150 HDM/ SCT for AL Amyloidosis - a Single Institution 12 Year Experience

Track: Contributed Abstracts
Wednesday, February 13, 2013, 6:45 PM-7:45 PM
Hall 1 (Salt Palace Convention Center)
Emma C. Scott, MD , Center for Hematologic Malignancies, Oregon Health and Science University
Tibor Kovacsovics, MD , Center for Hematologic Malignancies, Oregon Health and Science University
Stephen Smith, MD , Center for Hematologic Malignancies, Oregon Health and Science University
Farnoush Abar, MD , Center for Hematologic Malignancies, Oregon Health and Science University
Alex Stentz, BA , Center for Hematologic Malignancies, Oregon Health and Science University
Rachel Frires, BA , Center for Hematologic Malignancies, Oregon Health and Science University
James Dibb , Center for Hematologic Malignancies, Oregon Health and Science University
William Dibb, BA , Center for Hematologic Malignancies, Oregon Health and Science University
Stephen Heitner, MD , Cardiology, Oregon Health & Science University
Richard T. Maziarz, MD , BMT/Center for Hematologic Malignancies, Oregon Health and Science University

Treatment of AL amyloidosis (AL) with high dose melphalan and autologous stem cell transplant (HDM/SCT) results in a high rate of durable complete hematologic responses (CHR) associated with systemic clinical responses and improvement in survival. However, patients with cardiac involvement are at increased risk of treatment-related mortality (TRM).

HDM/SCT was performed for thirty patients between 2000 and 2011. Risk stratification based on organ dysfunction was performed. Analyses of pre and post SCT treatments, TRM in patients with and without cardiac involvement, hematologic (HR) and organ responses, progression free (PFS) and overall survival (OS) was performed.
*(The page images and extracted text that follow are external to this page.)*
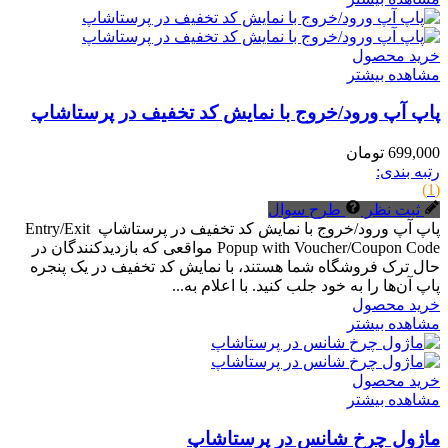
خرید محصول
مشاهده بیشتر
پاپ آپ ورود/خروج با نمایش کد تخفیف در پرستاشاپ
699,000 تومان
رتبه بندی:
(1)
ثبت نظر
طرح سوال
پاپ آپ ورود/خروج با نمایش کد تخفیف در پرستاشاپ Entry/Exit
Popup with Voucher/Coupon Code مواقعی که بازدیدکنندگان در
حال ترک فروشگاه شما هستند، با نمایش کد تخفیف در یک پنجره
پاپ آن‌ها را به خود جلب کنید. با اعلام به...
خرید محصول
مشاهده بیشتر
خرید محصول
مشاهده بیشتر
ماژول چرخ شانس در پرستاشاپ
The median age was 60 years (range, 41-72) and there were 20 males (67%). Twenty (67%) had multi-organ involvement, 7 (24%) had single organ involvement, 18 (60%) had renal involvement and 12 (40%) had cardiac involvement.

Peripheral blood stem cells were mobilized with G-CSF alone for 3–4 days. HDM was administered over two days and adjusted depending on age, severity of cardiac disease and performance status. Twenty (67%) patients received 200 mg/m2, 9 (30%) received 140 mg/m2 and 1 received 100mg/m2 HDM.

TRM, defined as deaths within 100 days of SCT, occurred in 3 patients (10%), 2 had cardiac disease and 1 did not. No deaths occurred during stem cell mobilization.  Of the 12 patients with cardiac involvement, 2 died within 100 days (from CHF and sepsis with NYHA III and I prior to SCT). Of the 18 patients without cardiac involvement, 1 patient died of exsanguination from AL-involved splenic rupture (Fisher's exact test, p= 0.54).  Of the 12 patients with cardiac involvement, 8 had a septal wall thickness >1.1cm and 6 were > 1.3cm. Of the 9 patients that had BNP measurements, all were >100 pg/mL and 4 were >500 pg/mL.

Fourteen patients (47%) patients achieved CHR and 7 (23%) achieved at least a partial hematologic response at 1 year following HDM/SCT. Organ specific responses at 1 year were confirmed in 8 subjects. Fifteen patients received chemotherapy prior to HDM/SCT leading to a deeper HR prior to transplant in 7 patients. Two patients received a 2nd autologous transplant, 4 and 7 years after the first and remain alive and in remission.

HDM/SCT for patients with AL amyloidosis with and without cardiac involvement is feasible and is associated with excellent 2 and 5 -year PFS and OS rates (figure). Due to the inherent flaws in using traditional biomarkers and cardiac MRI for staging cardiac disease in the setting of renal dysfunction, improved strategies are needed. We are currently assessing the utility of speckle tracking derived myocardial strain indices as a means for early diagnosis of cardiac involvement and response to therapy- an area in which standard echocardiographic measurements have been disappointing. Informative data have been identified in the serial strain analyses on 5 patients who are currently undergoing therapy for AL.